A medida que la HAP avanza, el flujo de sangre a través de las arterias pulmonares se reduce y el lado derecho del corazón debe realizar un mayor esfuerzo para bombear la sangre a través de los pulmones.

La hipertensión arterial pulmonar puede ser generada por diversos cambios en las arterias pulmonares:

  • Un aumento del número y el tamaño de las células que forman los vasos, que da lugar a engrosamiento y estrechamiento de estos vasos
  • Las lesiones de los vasos hacen que se endurezcan o se engruesen (fibrosis)
  • Inflamación
  • Endurecimiento o estrechamiento de los vasos («vasoconstricción»)

Estos cambios en los vasos sanguíneos aumentan la presión y la resistencia al flujo sanguíneo a través de los pulmones, lo que dificulta al corazón el bombeo de la sangre a través de los pulmones.

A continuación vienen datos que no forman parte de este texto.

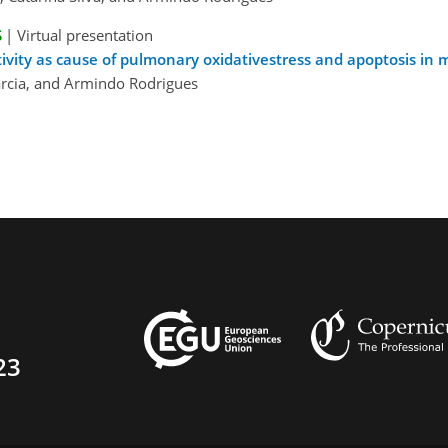
S
|
Virtual presentation
ivity as cause of pulmonary oxidativestress and apoptosis in 
Garcia, and Armindo Rodrigues
23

Con el tiempo, debido al esfuerzo adicional, el corazón trabaja con menor eficacia y, finalmente, el corazón derecho puede fallar (se conoce como «insuficiencia cardíaca derecha»).

Los síntomas más habituales de la HAP son disnea, síncope, fatiga, dolor torácico, angina, palpitaciones, limitación de la capacidad de esfuerzo y edema en tobillos y piernas.